Healdsburg studying changes to growth plan

Growth in Healdsburg has sputtered to the point where only a handful of residential building permits have been issued in the past few years.

But that hasn't prevented a vigorous debate on whether to relax a voter-approved ordinance that limits the number of new market-rate homes to 30 per year.

The catalyst for reviewing the growth control policy came from the recent Central Healdsburg Avenue special study, which crafted a vision for how to redevelop the gateway to town, now dominated by a lumber yard and the area around the train station.

City planners said the higher-density housing envisioned for the central downtown would be difficult to achieve without allowing more units, since only a limited number of building permits could be allocated in one time period.

Jim Winston, author of Measure M, the growth ordinance approved by voters a dozen years ago, worries that relaxing it too much will usher in "an explosion of growth" that will alter Healdsburg's small-town character.

"This could be a crossroads with what's really going to happen with Healdsburg in the long-term," Winston said.

City Councilman Tom Chambers said it isn't about opening the door to rampant growth, but making sure there is a diversity of housing along with hotels and tourist uses.

"I think everyone wants Healdsburg to retain the character it has and not become something we regret," he said Thursday. "It's not pro-development versus no-development. It's 'how do we encourage the right kind of development?' "

Chambers is the chairman of an eight-member committee that has been studying possible revisions to Measure M and is charged with making a recommendation to the City Council.

The expectation is that the committee will recommend a revised growth measure. But it is still uncertain whether it would go on the 2014 ballot, or be the subject of a special election next year.

Even Winston has been willing to tweak the ordinance and allow up to 35 residential building permits per year and up to twice that many multi-family units. But he said the number of units should not exceed 105 in a three-year period, or 210 in a six-year period.

Affordable-housing units would continue to be exempt.

On the other side of the spectrum is Jim Brush, a planning commissioner and accountant, who said there should be a 10-year rolling average that allows for the retroactive use of units that were allocated, but never built.

For example, since 2000, there have been 143 building permits issued under the growth management policy, but 217 unused allocations.

Winston said "Brush's proposal to expand to a 10-year rolling average is not growth management," which he defined as building "slowly and orderly over time."

With Brush's proposal, he said there might be 150 units built in one fell swoop.

Brush replied that developers tend to build out their projects over six to 12 years, not all at once.

"We're dealing with a bogeyman that doesn't exist," he said.

The exchange came at last week's meeting of the growth management ordinance committee.
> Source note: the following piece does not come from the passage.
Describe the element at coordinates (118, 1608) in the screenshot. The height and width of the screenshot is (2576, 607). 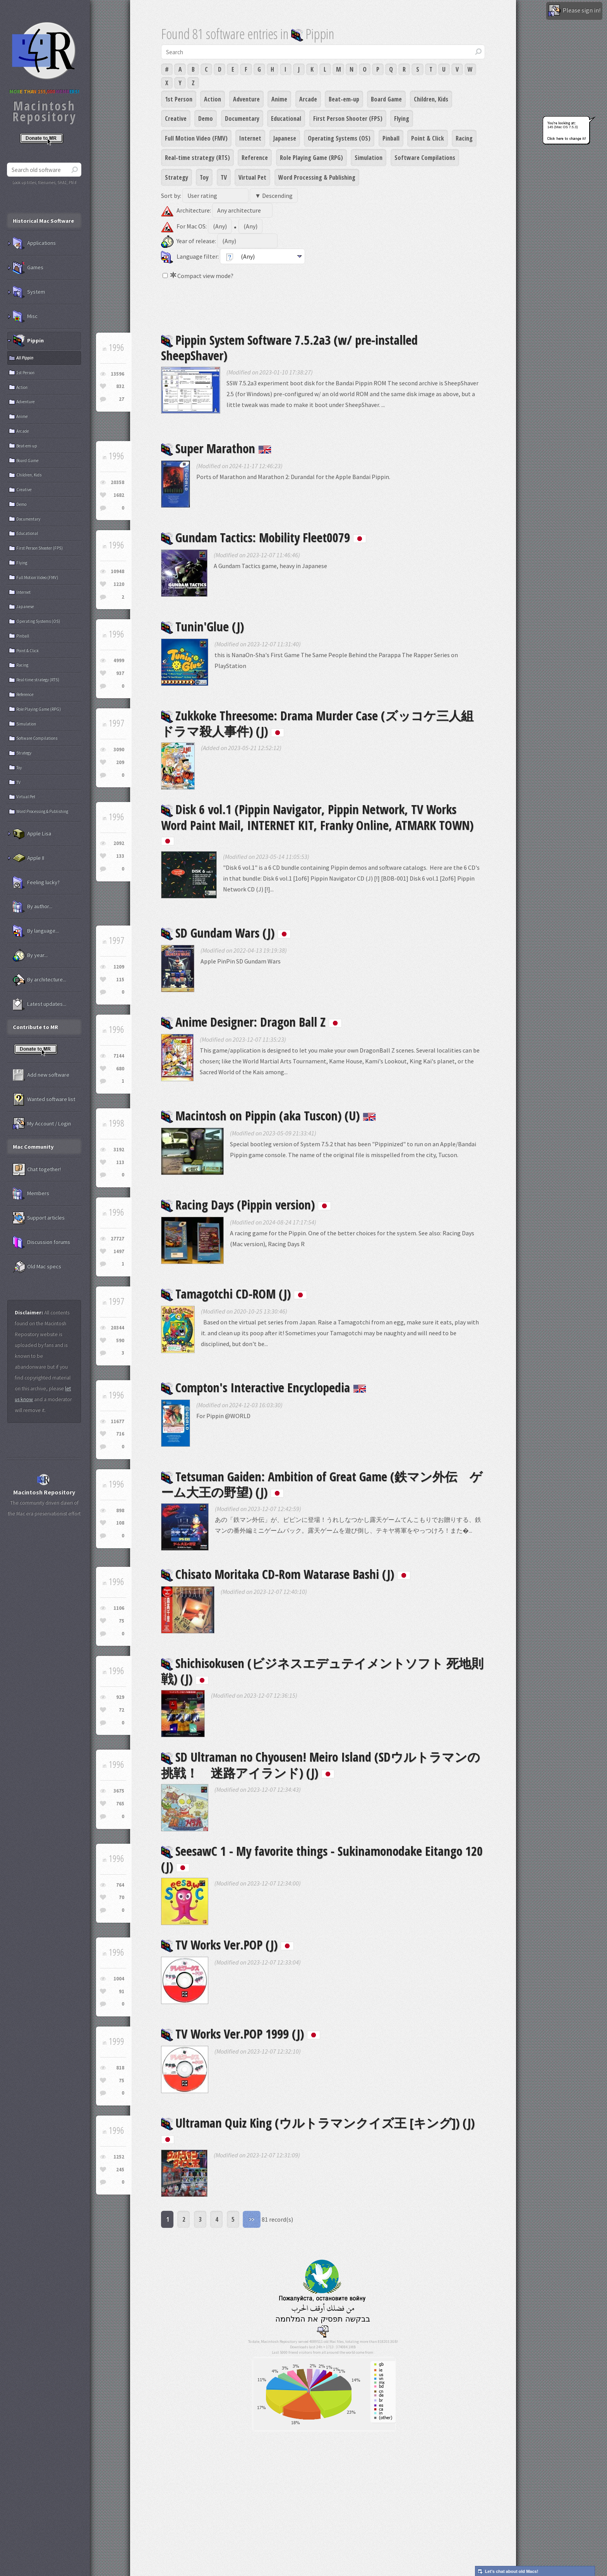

Councilman Jim Wood said smart, or compact growth, can only be achieved by allowing a greater number of units and more flexibility. But he said there will be limits.

"I don't think the politics of the community will allow a monster project to come to us," Wood said. "I don't think the public sentiment is ready for a 200-unit project."

Committee member Jon Worden, an architect, said there are not many places in town that can accommodate that many units anyway.

He said the growth management ordinance has led to unintended consequences, making it difficult for developers to cover the costs of infrastructure.

In one case, he said developers proposing senior housing within walking distance of downtown were deterred by the growth cap and dropped their plans.

The concern, he said, is that Healdsburg is becoming too visitor-oriented. He said there needs to be more flexibility to enable housing diversity, such as for seniors and row housing for young families.

"We want to remain a real place for real people to live and not turn into Disneyland," Worden said. "We're not proposing to flood the town with a bunch of gargantuan projects."

But Warren Watkins, a retired math teacher who brought a lawsuit against Saggio Hills, the luxury hotel and residential development approved but not yet constructed, said people are indeed worried about large projects.

"People feel Healdsburg is at a tipping point," he said.

The committee meets next at 6 p.m. Sept. 5 at City Hall.